── Records to use ──

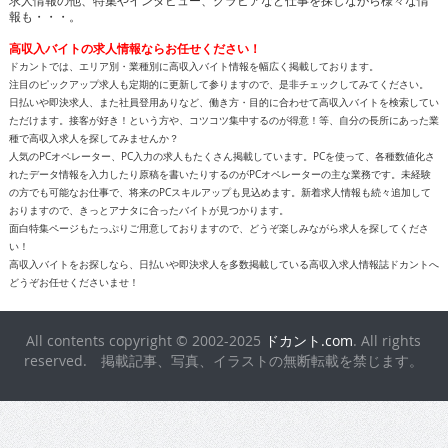
求人情報の他、特集やインタビュー、グラビアなど仕事を探しながら様々な情
報も・・・。
高収入バイトの求人情報ならお任せください！
ドカントでは、エリア別・業種別に高収入バイト情報を幅広く掲載しております。
注目のピックアップ求人も定期的に更新して参りますので、是非チェックしてみてください。
日払いや即決求人、また社員登用ありなど、働き方・目的に合わせて高収入バイトを検索してい
ただけます。接客が好き！という方や、コツコツ集中するのが得意！等、自分の長所にあった業
種で高収入求人を探してみませんか？
人気のPCオペレーター、PC入力の求人もたくさん掲載しています。PCを使って、各種数値化さ
れたデータ情報を入力したり原稿を書いたりするのがPCオペレーターの主な業務です。未経験
の方でも可能なお仕事で、将来のPCスキルアップも見込めます。新着求人情報も続々追加して
おりますので、きっとアナタに合ったバイトが見つかります。
面白特集ページもたっぷりご用意しておりますので、どうぞ楽しみながら求人を探してくださ
い！
高収入バイトをお探しなら、日払いや即決求人を多数掲載している高収入求人情報誌ドカントへ
どうぞお任せくださいませ！
All contents copyright © 2002-2025
ドカント.com
. All rights
reserved. 掲載記事、写真、イラストの無断転載を禁じます。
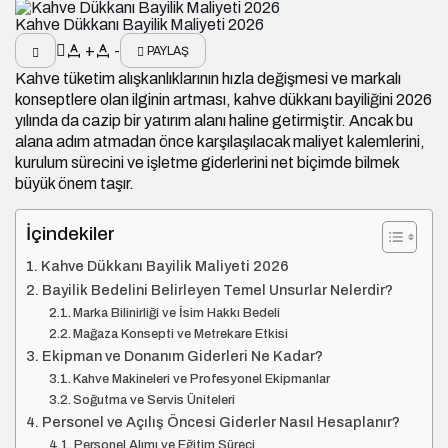
Kahve Dükkanı Bayilik Maliyeti 2026
+
-
PAYLAŞ
Kahve tüketim alışkanlıklarının hızla değişmesi ve markalı
konseptlere olan ilginin artması, kahve dükkanı bayiliğini 2026
yılında da cazip bir yatırım alanı haline getirmiştir. Ancak bu
alana adım atmadan önce karşılaşılacak maliyet kalemlerini,
kurulum sürecini ve işletme giderlerini net biçimde bilmek
büyük önem taşır.
İçindekiler
Kahve Dükkanı Bayilik Maliyeti 2026
Bayilik Bedelini Belirleyen Temel Unsurlar Nelerdir?
Marka Bilinirliği ve İsim Hakkı Bedeli
Mağaza Konsepti ve Metrekare Etkisi
Ekipman ve Donanım Giderleri Ne Kadar?
Kahve Makineleri ve Profesyonel Ekipmanlar
Soğutma ve Servis Üniteleri
Personel ve Açılış Öncesi Giderler Nasıl Hesaplanır?
Personel Alımı ve Eğitim Süreci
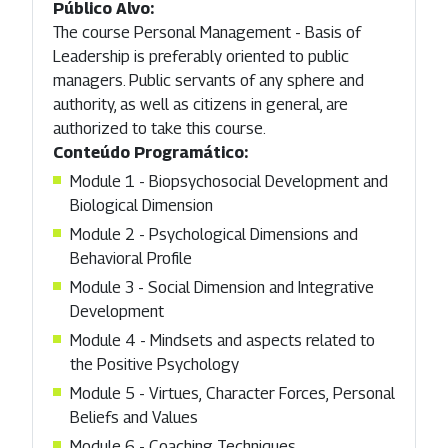
Público Alvo:
The course Personal Management - Basis of
Leadership is preferably oriented to public
managers. Public servants of any sphere and
authority, as well as citizens in general, are
authorized to take this course.
Conteúdo Programático:
Module 1 - Biopsychosocial Development and
Biological Dimension
Module 2 - Psychological Dimensions and
Behavioral Profile
Module 3 - Social Dimension and Integrative
Development
Module 4 - Mindsets and aspects related to
the Positive Psychology
Module 5 - Virtues, Character Forces, Personal
Beliefs and Values
Module 6 - Coaching Techniques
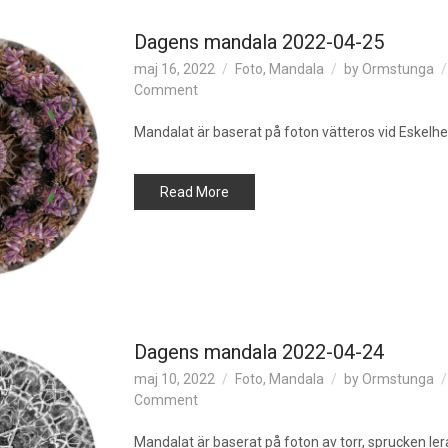
Dagens mandala 2022-04-25
maj 16, 2022
Foto
,
Mandala
by
Ormstunga
on
Comment
Dagens
mandala
Mandalat är baserat på foton vätteros vid Eskelh
2022-
04-
Read More
25
Dagens mandala 2022-04-24
maj 10, 2022
Foto
,
Mandala
by
Ormstunga
on
Comment
Dagens
mandala
Mandalat är baserat på foton av torr, sprucken ler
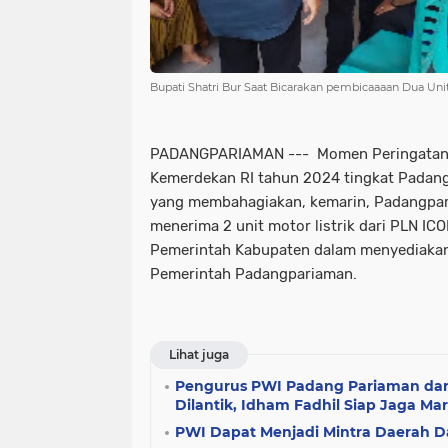
Bupati Shatri Bur Saat Bicarakan pembicaaaan Dua Un
PADANGPARIAMAN --- Momen Peringatan H
Kemerdekan RI tahun 2024 tingkat Pada
yang membahagiakan, kemarin, Padangpar
menerima 2 unit motor listrik dari PLN IC
Pemerintah Kabupaten dalam menyediakan 
Pemerintah Padangpariaman.
Lihat juga
Pengurus PWI Padang Pariaman dan
Dilantik, Idham Fadhil Siap Jaga Ma
PWI Dapat Menjadi Mintra Daerah Da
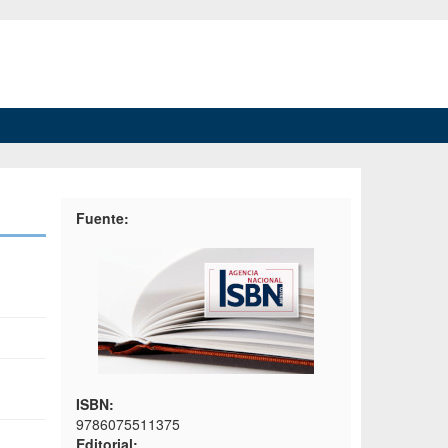
Fuente:
ISBN:
9786075511375
Editorial:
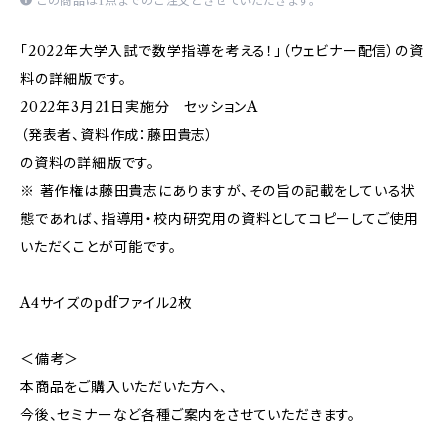
この商品は1点までのご注文とさせていただきます。
「2022年大学入試で数学指導を考える！」（ウェビナー配信）の資
料の詳細版です。
2022年3月21日実施分 セッションA
（発表者、資料作成：藤田貴志）
の資料の詳細版です。
※ 著作権は藤田貴志にありますが、その旨の記載をしている状
態であれば、指導用・校内研究用の資料としてコピーしてご使用
いただくことが可能です。
A4サイズのpdfファイル2枚
＜備考＞
本商品をご購入いただいた方へ、
今後、セミナーなど各種ご案内をさせていただきます。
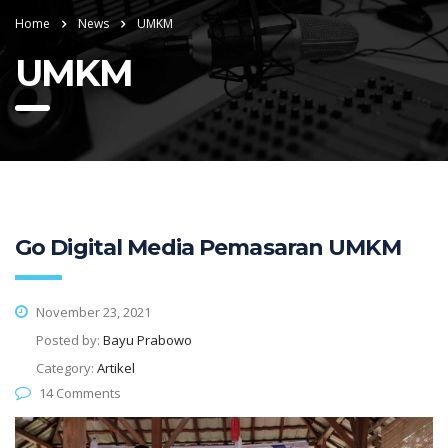
Home
News
UMKM
UMKM
Go Digital Media Pemasaran UMKM
November 23, 2021
Posted by:
Bayu Prabowo
Category:
Artikel
14 Comments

───

▶ _Aim of the task_:
Indicate how many lines of the material contain the string "Module", giving the number and nothing more.

▶ _Solution to this exercise_:
6